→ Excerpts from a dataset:
====
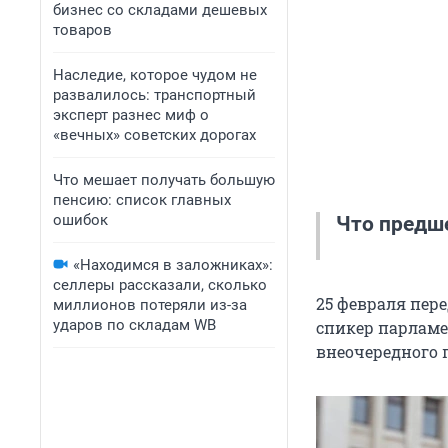
бизнес со складами дешевых
товаров
Наследие, которое чудом не
развалилось: транспортный
эксперт разнес миф о
«вечных» советских дорогах
Что мешает получать большую
пенсию: список главных
ошибок
Что предш
«Находимся в заложниках»:
селлеры рассказали, сколько
В 2013 году
25 февраля пер
миллионов потеряли из-за
соглашения о
ударов по складам WB
спикер парламе
велись с 200
внеочередного 
аспектов, ка
официальные 
говорили о т
отношений, в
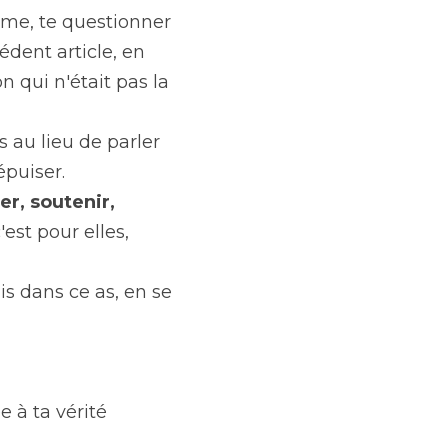
ême, te questionner 
édent article, en 
n qui n'était pas la 
s au lieu de parler 
épuiser.
r, soutenir, 
est pour elles, 
is dans ce as, en se 
 à ta vérité 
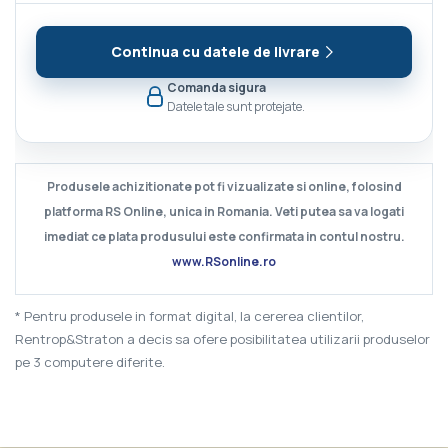
Continua cu datele de livrare
Comanda sigura
Datele tale sunt protejate.
Produsele achizitionate pot fi vizualizate si online, folosind
platforma RS Online, unica in Romania. Veti putea sa va logati
imediat ce plata produsului este confirmata in contul nostru.
www.RSonline.ro
* Pentru produsele in format digital, la cererea clientilor,
Rentrop&Straton a decis sa ofere posibilitatea utilizarii produselor
pe 3 computere diferite.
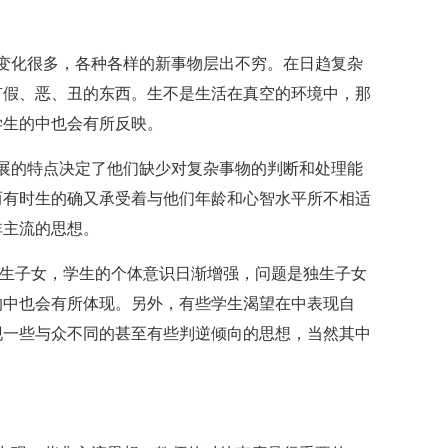
变化很多，各种各样的新事物层出不穷。在日趋复杂
有假、恶、丑的东西。生不是生活在真空的环境中，那
学生的中也会有所反映。
展的特点决定了他们缺少对复杂事物的判断和处理能
而有时生的确又承受着与他们年龄和心智水平所不相适
非主流的思想。
独生子女，学生的个体意识日渐增强，问题是独生子女
的中也会有所体现。另外，有些学生渴望在中表现自
现一些与众不同的甚至有些判逆倾向的思想，当然其中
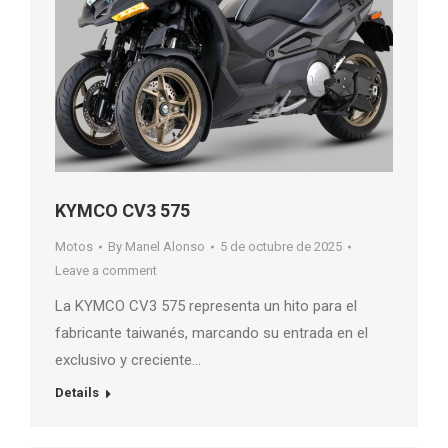
KYMCO CV3 575
Motos
By
Manel Alonso
5 de octubre de 2025
Leave a comment
La KYMCO CV3 575 representa un hito para el
fabricante taiwanés, marcando su entrada en el
exclusivo y creciente…
Details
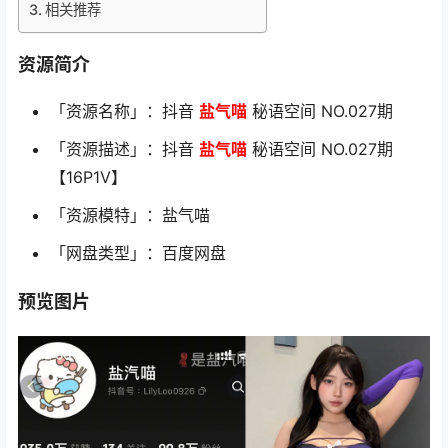
相关推荐
资源简介
「资源名称」：抖音
盐气喵
秘语空间 NO.027期
「资源描述」：抖音
盐气喵
秘语空间 NO.027期
【16P1V】
「资源模特」：盐气喵
「网盘类型」：百度网盘
预览图片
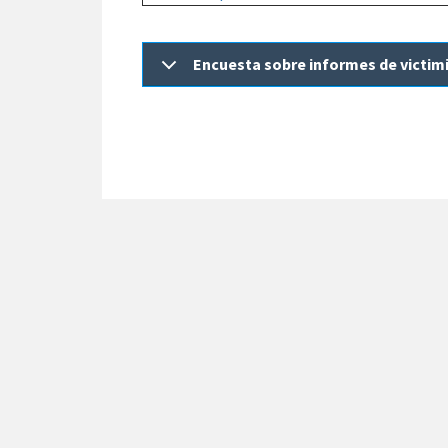
Encuesta sobre informes de victim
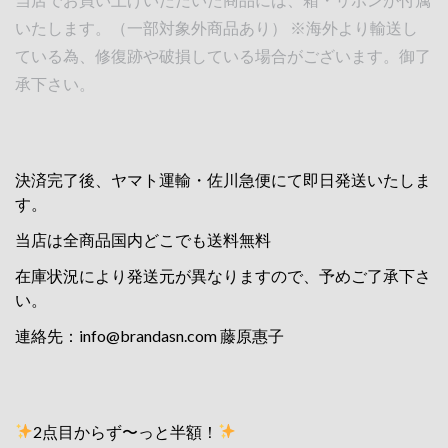
いたします。（一部対象外商品あり） ※海外より輸送し
ている為、修復跡や破損している場合がございます。御了
承下さい。
決済完了後、ヤマト運輸・佐川急便にて即日発送いたしま
す。
当店は全商品国内どこでも送料無料
在庫状況により発送元が異なりますので、予めご了承下さ
い。
連絡先：
info@brandasn.com
藤原惠子
2点目からず〜っと半額！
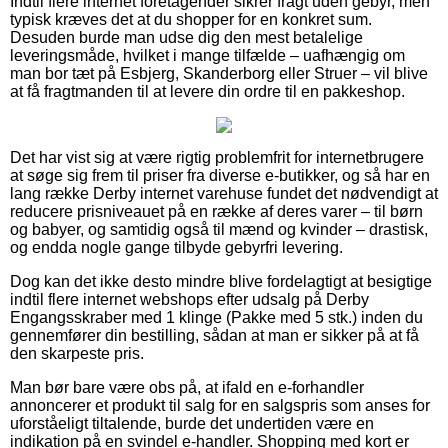
Indtil flere internet foretagender sikrer fragt uden gebyr, men
typisk kræves det at du shopper for en konkret sum.
Desuden burde man udse dig den mest betalelige
leveringsmåde, hvilket i mange tilfælde – uafhængig om
man bor tæt på Esbjerg, Skanderborg eller Struer – vil blive
at få fragtmanden til at levere din ordre til en pakkeshop.
Det har vist sig at være rigtig problemfrit for internetbrugere
at søge sig frem til priser fra diverse e-butikker, og så har en
lang række Derby internet varehuse fundet det nødvendigt at
reducere prisniveauet på en række af deres varer – til børn
og babyer, og samtidig også til mænd og kvinder – drastisk,
og endda nogle gange tilbyde gebyrfri levering.
Dog kan det ikke desto mindre blive fordelagtigt at besigtige
indtil flere internet webshops efter udsalg på Derby
Engangsskraber med 1 klinge (Pakke med 5 stk.) inden du
gennemfører din bestilling, sådan at man er sikker på at få
den skarpeste pris.
Man bør bare være obs på, at ifald en e-forhandler
annoncerer et produkt til salg for en salgspris som anses for
uforståeligt tiltalende, burde det undertiden være en
indikation på en svindel e-handler. Shopping med kort er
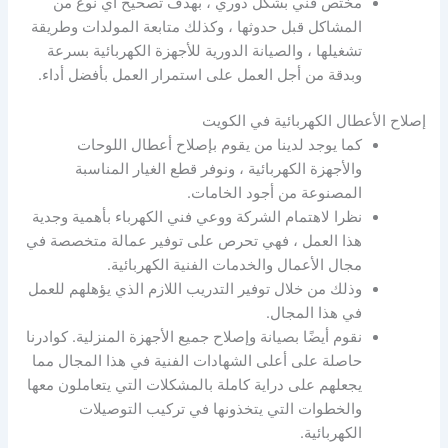
مختص فني بشكل دوري ، بهدف تصحيح أي نوع من
المشاكل قبل حدوثها ، وكذلك متابعة المولدات وطريقة
تشغيلها ، والصيانة الدورية للأجهزة الكهربائية بسرعة
وبدقة من أجل العمل على استمرار العمل بأفضل أداء.
إصلاح الأعطال الكهربائية في الكويت
كما يوجد لدينا من يقوم بإصلاح أعطال اللوحات
والأجهزة الكهربائية ، ونوفر قطع الغيار المناسبة
المصنوعة من أجود الخامات.
نظرا لاهتمام الشركة ووعي فني الكهرباء بأهمية وجدية
هذا العمل ، فهي تحرص على توفير عمالة متخصصة في
مجال الأعمال والخدمات الفنية الكهربائية.
وذلك من خلال توفير التدريب اللازم الذي يؤهلهم للعمل
في هذا المجال.
نقوم أيضًا بصيانة وإصلاح جميع الأجهزة المنزلية. كوادرنا
حاصلة على أعلى الشهادات الفنية في هذا المجال مما
يجعلهم على دراية كاملة بالمشكلات التي يتعاملون معها
والخطوات التي يتخذونها في تركيب التوصيلات
الكهربائية.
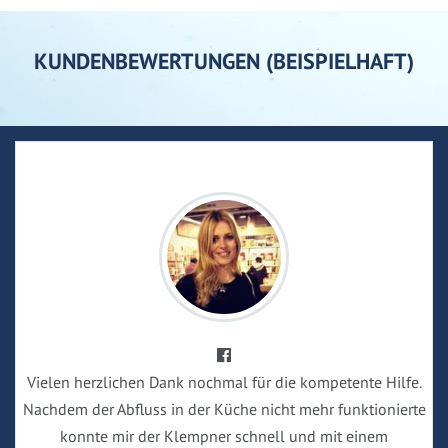
KUNDENBEWERTUNGEN (BEISPIELHAFT)
Vielen herzlichen Dank nochmal für die kompetente Hilfe.
Nachdem der Abfluss in der Küche nicht mehr funktionierte
konnte mir der Klempner schnell und mit einem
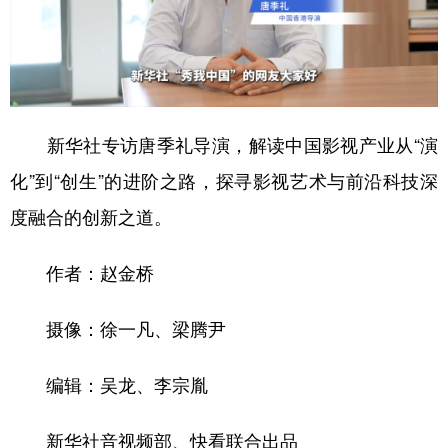
山东
河南
湖北
湖南
广东
广西
海南
重庆
四川
贵州
云南
西藏
陕西
甘肃
青海
宁夏
新华社专访唐季礼导演，解读中国影视产业从“演
新疆
内蒙古
黑龙江
化”到“创生”的进阶之路，探寻影视艺术与前沿科技深
度融合的创新之道。
多语种频道
作者：赵金桥
English
Español
Français
عربى
摄像：徐一凡、梁腾尹
Русский язык
日本語
한국어
Deutsch
Português
编辑：吴龙、李宗胤
新华社音视频部、快看联合出品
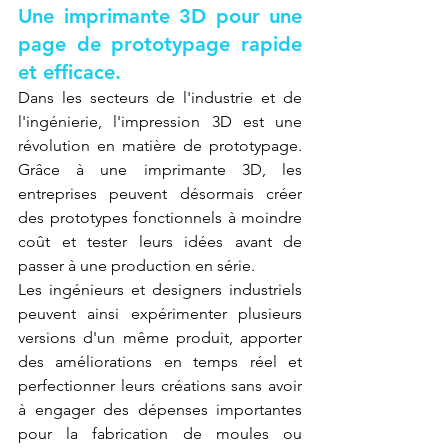
Une imprimante 3D pour une 
page de prototypage rapide 
et efficace.
Dans les secteurs de l'industrie et de 
l'ingénierie, l'impression 3D est une 
révolution en matière de prototypage. 
Grâce à une imprimante 3D, les 
entreprises peuvent désormais créer 
des prototypes fonctionnels à moindre 
coût et tester leurs idées avant de 
passer à une production en série.
Les ingénieurs et designers industriels 
peuvent ainsi expérimenter plusieurs 
versions d'un même produit, apporter 
des améliorations en temps réel et 
perfectionner leurs créations sans avoir 
à engager des dépenses importantes 
pour la fabrication de moules ou 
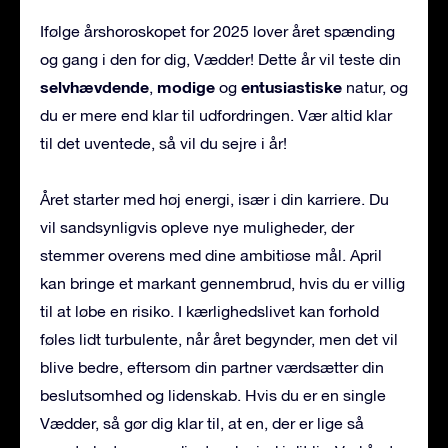
Ifølge årshoroskopet for 2025 lover året spænding
og gang i den for dig, Vædder! Dette år vil teste din
selvhævdende
modige
entusiastiske
,
og
natur, og
du er mere end klar til udfordringen. Vær altid klar
til det uventede, så vil du sejre i år!
Året starter med høj energi, især i din karriere. Du
vil sandsynligvis opleve nye muligheder, der
stemmer overens med dine ambitiøse mål. April
kan bringe et markant gennembrud, hvis du er villig
til at løbe en risiko. I kærlighedslivet kan forhold
føles lidt turbulente, når året begynder, men det vil
blive bedre, eftersom din partner værdsætter din
beslutsomhed og lidenskab. Hvis du er en single
Vædder, så gør dig klar til, at en, der er lige så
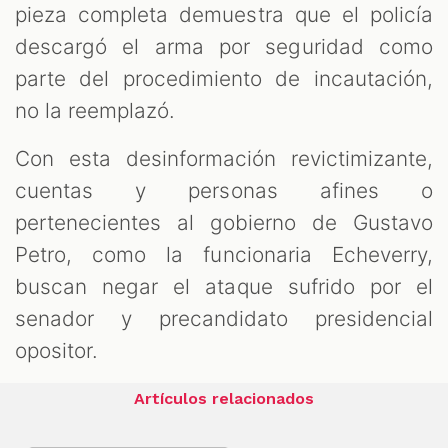
pieza completa demuestra que el policía
descargó el arma por seguridad como
parte del procedimiento de incautación,
no la reemplazó.
Con esta desinformación revictimizante,
cuentas y personas afines o
pertenecientes al gobierno de Gustavo
Petro, como la funcionaria Echeverry,
buscan negar el ataque sufrido por el
senador y precandidato presidencial
opositor.
Artículos relacionados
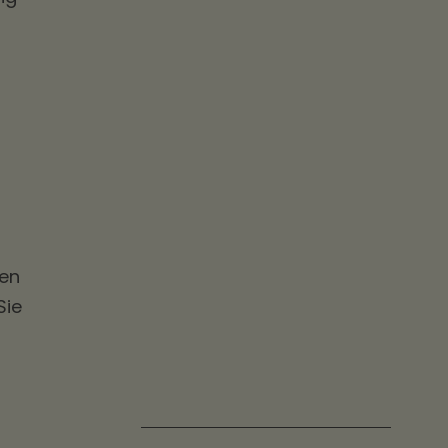
nen
Sie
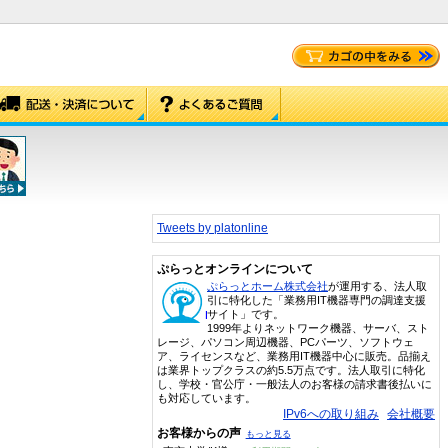
Tweets by platonline
ぷらっとオンラインについて
ぷらっとホーム株式会社
が運用する、法人取
引に特化した「業務用IT機器専門の調達支援
サイト」です。
1999年よりネットワーク機器、サーバ、スト
レージ、パソコン周辺機器、PCパーツ、ソフトウェ
ア、ライセンスなど、業務用IT機器中心に販売。品揃え
は業界トップクラスの約5.5万点です。法人取引に特化
し、学校・官公庁・一般法人のお客様の請求書後払いに
も対応しています。
IPv6への取り組み
会社概要
お客様からの声
もっと見る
====
→ WORK TASK: Which lines in the records above contain the string "المجال"? Copy them.

→ OUTPUT OF THE EXERCISE:
في هذا المجال.
حاصلة على أعلى الشهادات الفنية في هذا المجال مما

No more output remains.